Rachel Verney, An Ode of Thanks

Rachel, Gary and Tia at the end of a long meeting looking at video data

We’ve been meeting with our Project Consultant, Rachel Verney, on and off throughout the analysis stage of Care for Music. Rachel was trained by Paul Nordoff and Clive Robbins and has had vast experience working as a music therapist, and training many, now quite senior and well-known, music therapists. When we meet, we look at data together and test ideas, interpretations, hunches…. 

Rachel was Gary’s teacher and now she’s Tia’s teacher too. She has an uncanny eye – and ear. Today we looked, repeatedly, at video footage using the stop-and-discuss technique.
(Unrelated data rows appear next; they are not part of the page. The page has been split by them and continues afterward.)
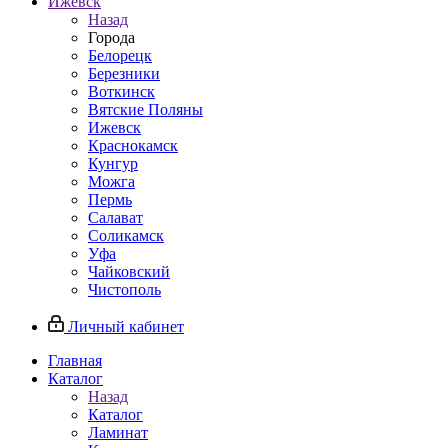
Ижевск
Назад
Города
Белорецк
Березники
Воткинск
Вятские Поляны
Ижевск
Краснокамск
Кунгур
Можга
Пермь
Салават
Соликамск
Уфа
Чайковский
Чистополь
Личный кабинет
Главная
Каталог
Назад
Каталог
Ламинат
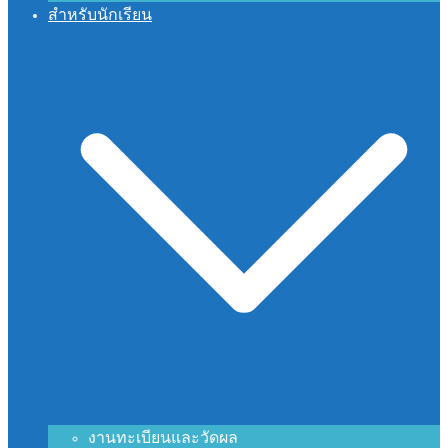
สำหรับนักเรียน
งานทะเบียนและวัดผล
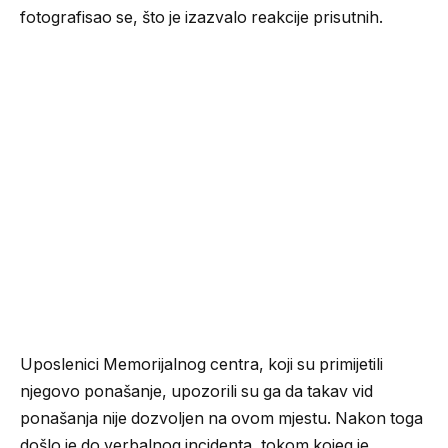
fotografisao se, što je izazvalo reakcije prisutnih.
Uposlenici Memorijalnog centra, koji su primijetili
njegovo ponašanje, upozorili su ga da takav vid
ponašanja nije dozvoljen na ovom mjestu. Nakon toga
došlo je do verbalnog incidenta, tokom kojeg je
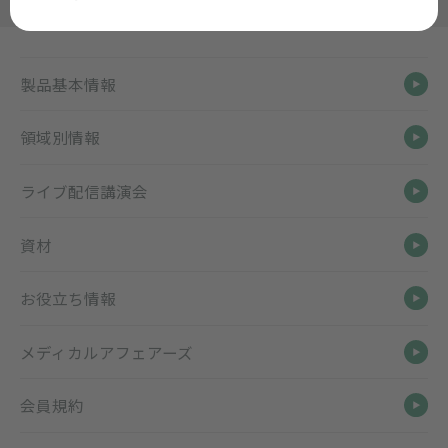
製品基本情報
領域別情報
ライブ配信講演会
資材
お役立ち情報
メディカルアフェアーズ
会員規約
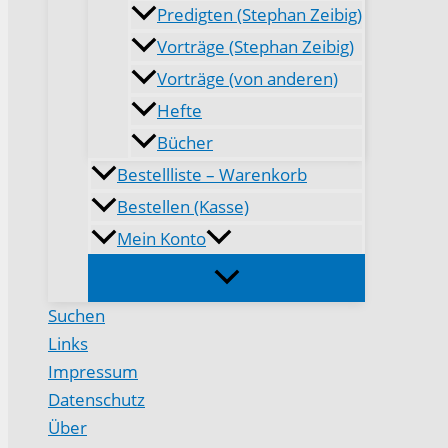
Predigten (Stephan Zeibig)
Vorträge (Stephan Zeibig)
Vorträge (von anderen)
Hefte
Bücher
Bestellliste – Warenkorb
Bestellen (Kasse)
Mein Konto
Suchen
Links
Impressum
Datenschutz
Über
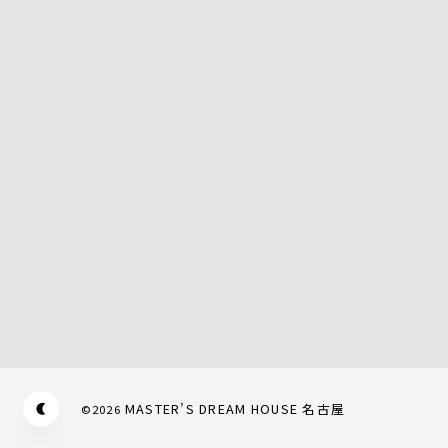
MASTER’S DREAM HOUSE 名古屋
©
2026
Appearance mode switch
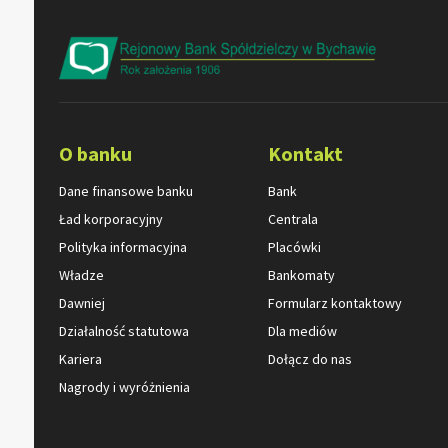
O banku
Kontakt
Dane finansowe banku
Bank
Ład korporacyjny
Centrala
Polityka informacyjna
Placówki
Władze
Bankomaty
Dawniej
Formularz kontaktowy
Działalność statutowa
Dla mediów
Kariera
Dołącz do nas
Nagrody i wyróżnienia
We were interested in whether, without any prompting or background, Rachel might see and hear what we thought we’d noticed. Or whether she would not! (Which makes it a bit of an adventure, and therefore all-the-more interesting.) 

Some people might call this cross-validation, which of course it is, but it is also much more. We have learned and are learning from Rachel how to develop our micro-observation skills, she offers fresh thinking of what might be happening and – equally vital – she has a congenital aversion to jargon which we have found more than once has stopped us in our tracks. Today we spent a lot of time ‘unpacking’ the term, ‘to musicalize care’. We decided it involved a number of different things – an attitude toward possibilities, practices that draw activities into music’s parameters, careful listening (including embodied listening, such as ‘listening with your fingers’) and careful response, and openness to being changed. We also got deep into micro-matters such as ‘was that a fermata or did it simply sound like a held-note because it was being sounded over an inverted chord?’. In the example we were listening to this isn’t just a ‘musicological’ matter as these micro-musical details potentially influence the responses and actions of the people in the scene we’re looking at (or not! This was the nub of our conversation). We also learned more about the benefits of, as Rachel puts it, ‘optimistic listening’, that is listening for the best possible outcomes so that we know, perhaps, how better to produce them musically-socially in real time practice. Thank You Rachel.